What is expected. Your response should consist of the entries below, reproduced exactly and without their images.
Information below:
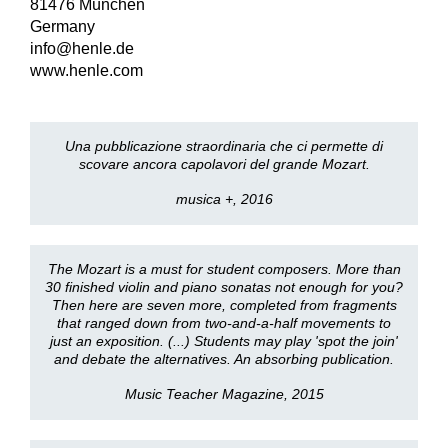
81476 München
Germany
info@henle.de
www.henle.com
Una pubblicazione straordinaria che ci permette di
scovare ancora capolavori del grande Mozart.
musica +, 2016
The Mozart is a must for student composers. More than
30 finished violin and piano sonatas not enough for you?
Then here are seven more, completed from fragments
that ranged down from two-and-a-half movements to
just an exposition. (...) Students may play 'spot the join'
and debate the alternatives. An absorbing publication.
Music Teacher Magazine, 2015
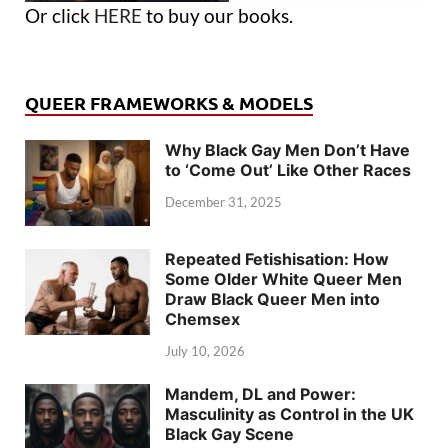
Or click
HERE
to buy our books.
QUEER FRAMEWORKS & MODELS
Why Black Gay Men Don’t Have
to ‘Come Out’ Like Other Races
December 31, 2025
Repeated Fetishisation: How
Some Older White Queer Men
Draw Black Queer Men into
Chemsex
July 10, 2026
Mandem, DL and Power:
Masculinity as Control in the UK
Black Gay Scene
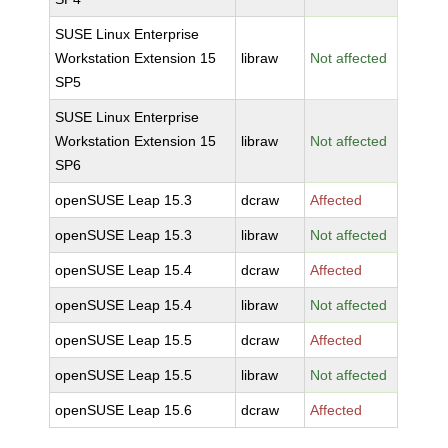
SUSE Linux Enterprise
Workstation Extension 15
libraw
Not affected
SP5
SUSE Linux Enterprise
Workstation Extension 15
libraw
Not affected
SP6
openSUSE Leap 15.3
dcraw
Affected
openSUSE Leap 15.3
libraw
Not affected
openSUSE Leap 15.4
dcraw
Affected
openSUSE Leap 15.4
libraw
Not affected
openSUSE Leap 15.5
dcraw
Affected
openSUSE Leap 15.5
libraw
Not affected
openSUSE Leap 15.6
dcraw
Affected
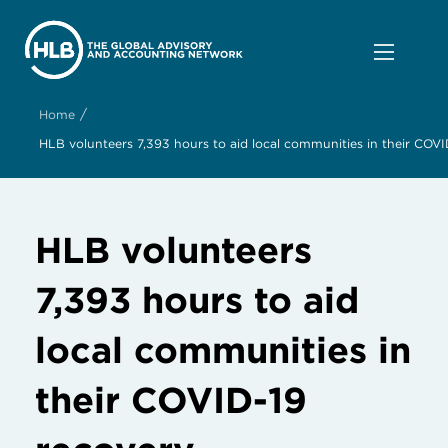
/
Home
HLB volunteers 7,393 hours to aid local communities in their COVI
HLB volunteers
7,393 hours to aid
local communities in
their COVID-19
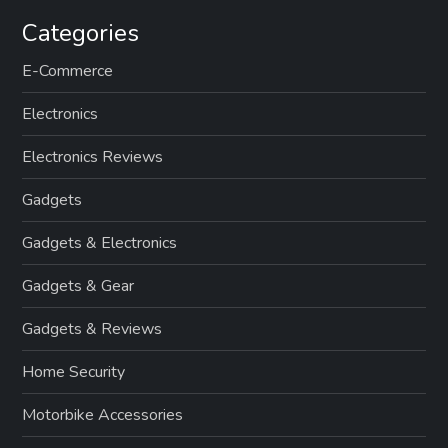
Categories
E-Commerce
Electronics
Electronics Reviews
Gadgets
Gadgets & Electronics
Gadgets & Gear
Gadgets & Reviews
Home Security
Motorbike Accessories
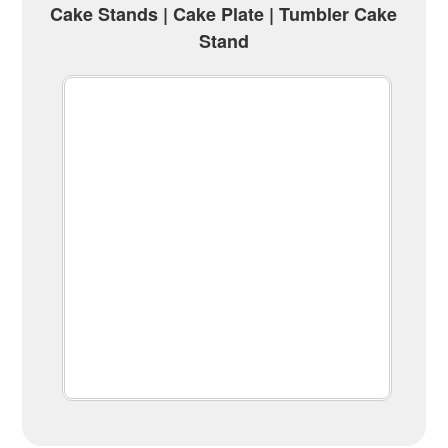
Cake Stands | Cake Plate | Tumbler Cake
Stand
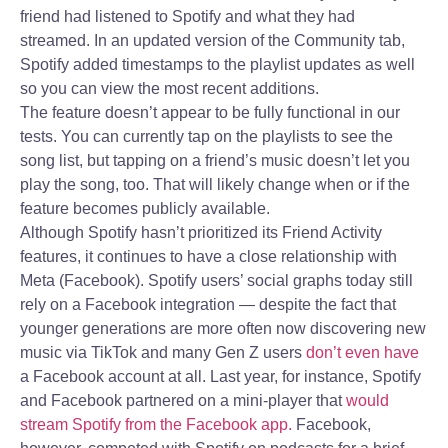
friend had listened to Spotify and what they had
streamed. In an updated version of the Community tab,
Spotify added timestamps to the playlist updates as well
so you can view the most recent additions.
The feature doesn’t appear to be fully functional in our
tests. You can currently tap on the playlists to see the
song list, but tapping on a friend’s music doesn’t let you
play the song, too. That will likely change when or if the
feature becomes publicly available.
Although Spotify hasn’t prioritized its Friend Activity
features, it continues to have a close relationship with
Meta (Facebook). Spotify users’ social graphs today still
rely on a Facebook integration — despite the fact that
younger generations are more often now discovering new
music via TikTok and many Gen Z users
don’t even have
a Facebook account at all. Last year, for instance, Spotify
and Facebook partnered on a mini-player that
would
stream Spotify from the Facebook app.
Facebook,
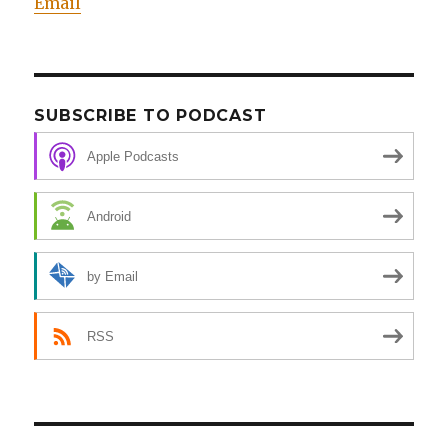
Email
SUBSCRIBE TO PODCAST
Apple Podcasts
Android
by Email
RSS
End of Information.
Task output.
81476 München
Germany
info@henle.de
www.henle.com
Una pubblicazione straordinaria che ci permette di
scovare ancora capolavori del grande Mozart.
musica +, 2016
The Mozart is a must for student composers. More than
30 finished violin and piano sonatas not enough for you?
Then here are seven more, completed from fragments
that ranged down from two-and-a-half movements to
just an exposition. (...) Students may play 'spot the join'
and debate the alternatives. An absorbing publication.
Music Teacher Magazine, 2015
Or click
HERE
to buy our books.
QUEER FRAMEWORKS & MODELS
Why Black Gay Men Don’t Have
to ‘Come Out’ Like Other Races
December 31, 2025
Repeated Fetishisation: How
Some Older White Queer Men
Draw Black Queer Men into
Chemsex
July 10, 2026
Mandem, DL and Power:
Masculinity as Control in the UK
Black Gay Scene
SUSE Linux Enterprise
Workstation Extension 15
libraw
Not affected
SP5
SUSE Linux Enterprise
Workstation Extension 15
libraw
Not affected
SP6
openSUSE Leap 15.3
dcraw
Affected
openSUSE Leap 15.3
libraw
Not affected
openSUSE Leap 15.4
dcraw
Affected
openSUSE Leap 15.4
libraw
Not affected
openSUSE Leap 15.5
dcraw
Affected
openSUSE Leap 15.5
libraw
Not affected
openSUSE Leap 15.6
dcraw
Affected
/
Home
HLB volunteers 7,393 hours to aid local communities in their COVI
HLB volunteers
7,393 hours to aid
local communities in
their COVID-19
Categories
E-Commerce
Electronics
Electronics Reviews
Gadgets
Gadgets & Electronics
Gadgets & Gear
Gadgets & Reviews
Home Security
Motorbike Accessories
Cake Stands | Cake Plate | Tumbler Cake
Stand
friend had listened to Spotify and what they had
streamed. In an updated version of the Community tab,
Spotify added timestamps to the playlist updates as well
so you can view the most recent additions.
The feature doesn’t appear to be fully functional in our
tests. You can currently tap on the playlists to see the
song list, but tapping on a friend’s music doesn’t let you
play the song, too. That will likely change when or if the
feature becomes publicly available.
Although Spotify hasn’t prioritized its Friend Activity
features, it continues to have a close relationship with
Meta (Facebook). Spotify users’ social graphs today still
rely on a Facebook integration — despite the fact that
younger generations are more often now discovering new
music via TikTok and many Gen Z users
don’t even have
a Facebook account at all. Last year, for instance, Spotify
and Facebook partnered on a mini-player that
would
stream Spotify from the Facebook app.
Facebook,
Email
SUBSCRIBE TO PODCAST
Apple Podcasts
Android
by Email
RSS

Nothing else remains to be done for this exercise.